Not only digital companies like Facebook, Ebay, Google, Uber, Aibnb, started as platforms, but also manufacturing companies like Nike, are being structured as a network of interaction platforms.  As a  result, the company benefits from the intensive co-creation of value, rapid scalability, the effect network, openness to ecosystem actors and communities (not just consumers, but developer communities, solution accelerators, etc.).

Even the physical places (think of Apple stores), are designed as platforms for social learning, involvement and customer support activities. In a platform-oriented perspective, the mantra of being “customer-centric” is misleading. Organisations seen as platforms can obtain benefits and advantages such as:

  • accelerate the creation of opportunities and growth;
  • reduce risk and operating costs;
  • optimise investment in capital and resources;
  • rapidly scale learning and knowledge processes.

One of the most important aspects is that the platform enables interactions between producers and consumers of value outside the company – like in the cases of Airbnb and Uber. This represents a clear discontinuity with regards to traditional economic models, activating non-linear pathways of valorisation which can benefit, in different forms, both product/service providers and users.

The strategic and organisational implications of the transformation of many businesses into platfirm is strong and disruptive. The model is useful for understanding the business evolution also from the point of view of the Economy of Experience. As quoted by Brian Solis in his latest work “X, When Experience Meets Design“: “Coca-Cola and Nike are not just creating individual experiences: they are generating common spaces where consumers and brands share meaningful experiences. When experience is at the heart of the way products are made and sold on the market, relationships with customers and brand loyalty are stimulated “.

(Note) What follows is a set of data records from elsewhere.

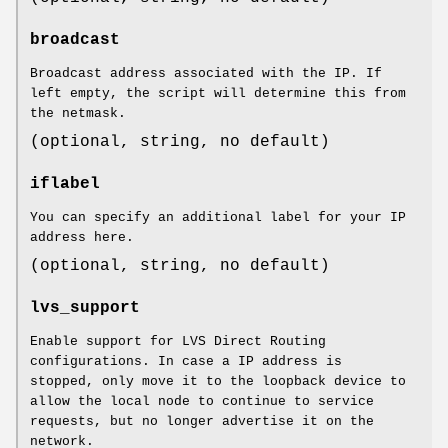
broadcast
Broadcast address associated with the IP. If
left empty, the script will determine this from
the netmask.
(optional, string, no default)
iflabel
You can specify an additional label for your IP
address here.
(optional, string, no default)
lvs_support
Enable support for LVS Direct Routing
configurations. In case a IP address is
stopped, only move it to the loopback device to
allow the local node to continue to service
requests, but no longer advertise it on the
network.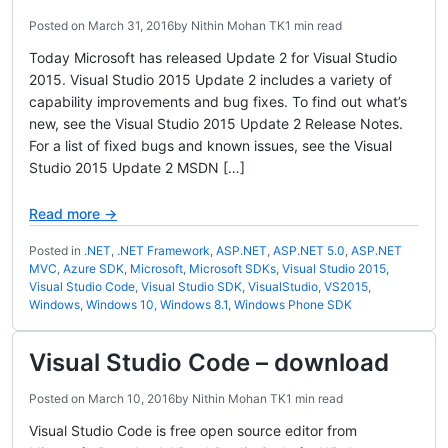
Posted on
March 31, 2016
by
Nithin Mohan TK
1 min read
Today Microsoft has released Update 2 for Visual Studio
2015. Visual Studio 2015 Update 2 includes a variety of
capability improvements and bug fixes. To find out what’s
new, see the Visual Studio 2015 Update 2 Release Notes.
For a list of fixed bugs and known issues, see the Visual
Studio 2015 Update 2 MSDN […]
Read more →
Posted in
.NET
,
.NET Framework
,
ASP.NET
,
ASP.NET 5.0
,
ASP.NET
MVC
,
Azure SDK
,
Microsoft
,
Microsoft SDKs
,
Visual Studio 2015
,
Visual Studio Code
,
Visual Studio SDK
,
VisualStudio
,
VS2015
,
Windows
,
Windows 10
,
Windows 8.1
,
Windows Phone SDK
Visual Studio Code – download
Posted on
March 10, 2016
by
Nithin Mohan TK
1 min read
Visual Studio Code is free open source editor from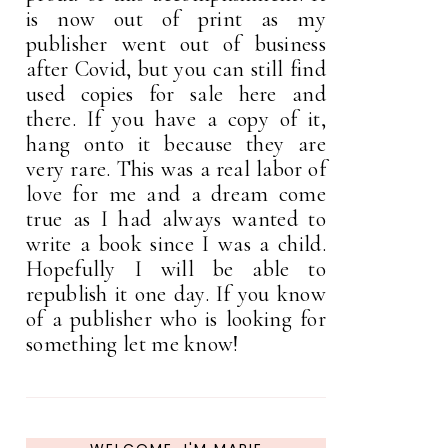
is now out of print as my
publisher went out of business
after Covid, but you can still find
used copies for sale here and
there. If you have a copy of it,
hang onto it because they are
very rare. This was a real labor of
love for me and a dream come
true as I had always wanted to
write a book since I was a child.
Hopefully I will be able to
republish it one day. If you know
of a publisher who is looking for
something let me know!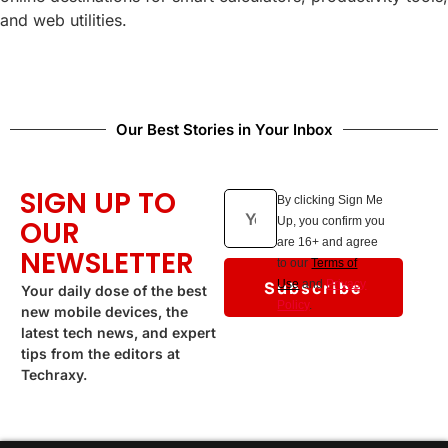
and web utilities.
Our Best Stories in Your Inbox
SIGN UP TO
By clicking Sign Me
OUR
Up, you confirm you
are 16+ and agree
NEWSLETTER
to our
Terms of
Subscribe
Use
and
Privacy
Your daily dose of the best
Policy
.
new mobile devices, the
latest tech news, and expert
tips from the editors at
Techraxy.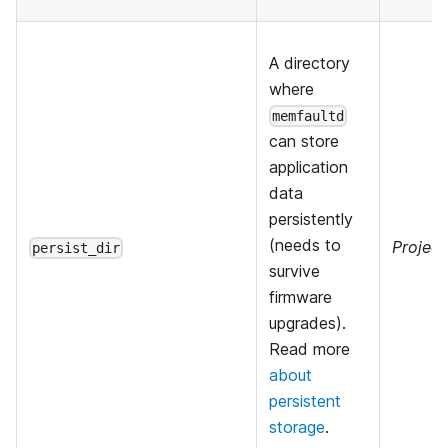
A directory
where
memfaultd
can store
application
data
persistently
(needs to
Project
persist_dir
survive
firmware
upgrades).
Read more
about
persistent
storage
.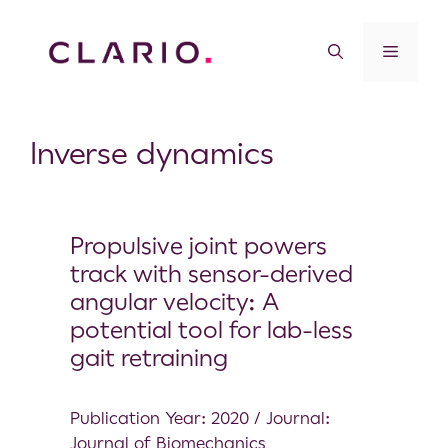
Inverse dynamics
Propulsive joint powers
track with sensor-derived
angular velocity: A
potential tool for lab-less
gait retraining
Publication Year: 2020 / Journal:
Journal of Biomechanics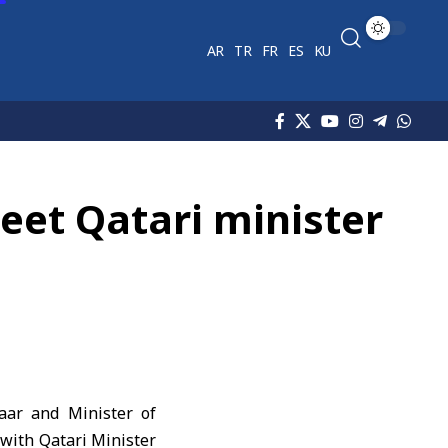
AR
TR
FR
ES
KU
et Qatari minister
aar and Minister of
with Qatari Minister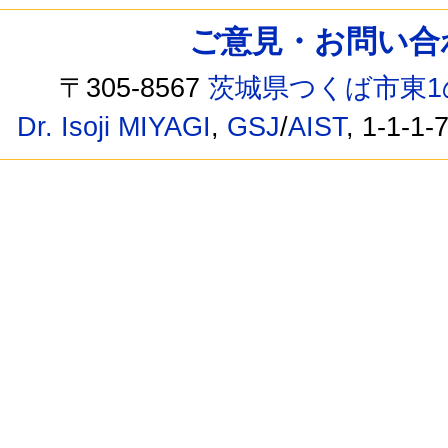
ご意見・お問い合わせ /
〒305-8567
茨城県つくば市東1
Dr. Isoji MIYAGI
,
GSJ
/
AIST
, 1-1-1-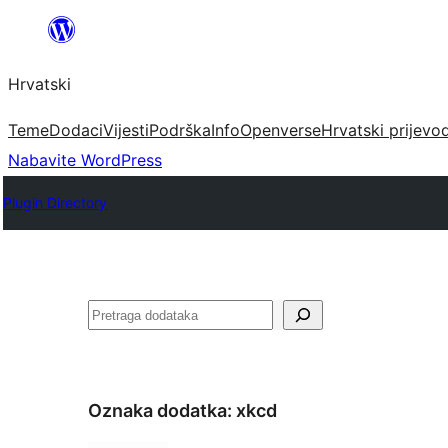
Skoči
do
Hrvatski
sadržaja
Teme
Dodaci
Vijesti
Podrška
Info
Openverse
Hrvatski prijevo
Nabavite WordPress
Plugin Directory
Pretraga
Oznaka dodatka:
xkcd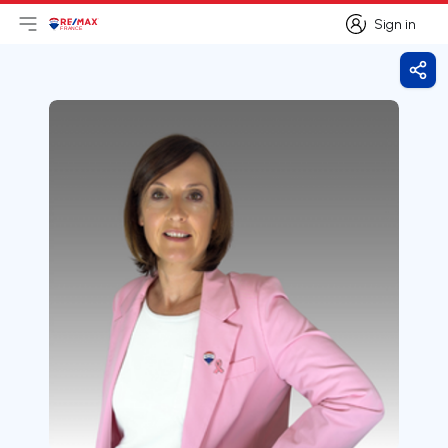
Sign in
Open main menu
Logo
Go to homepage
Sign in
Shar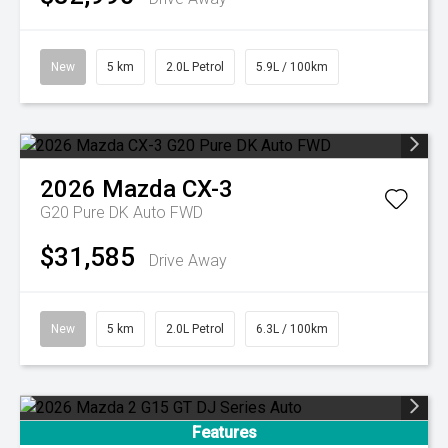
New
5 km
2.0L Petrol
5.9L / 100km
2026
Mazda
CX-3
G20 Pure DK Auto FWD
$31,585
Drive Away
New
5 km
2.0L Petrol
6.3L / 100km
Features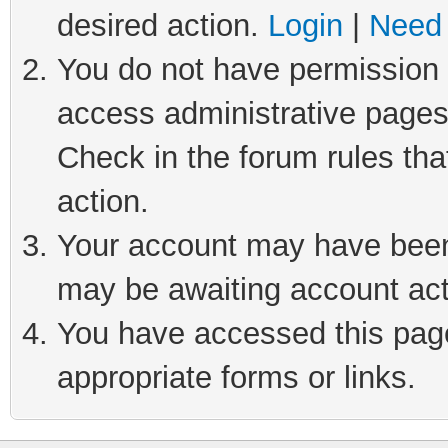
desired action.
Login
|
Need 
You do not have permission t
access administrative pages
Check in the forum rules tha
action.
Your account may have been 
may be awaiting account act
You have accessed this page 
appropriate forms or links.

Using the stimuli coming from the experiential world of people and the experiential benchmarking activities, consists of three main components as described by Mauro Ferraresi and Bernd Schmitt in “Marketing esperienziale. Come sviluppare l’esperienza di consumo“:

  • Experiential positioning: describes what the brand or company represents. It should be both tangible and intriguing, in order to immediately convey its practical usefulness while leaving space for innovative developments.
  • Promise of experiential value (PVE) specifies in detail the value that the experiential positioning has for the customer. It thus serves as a standard under which the organization cannot position itself if it wants to continue to please people.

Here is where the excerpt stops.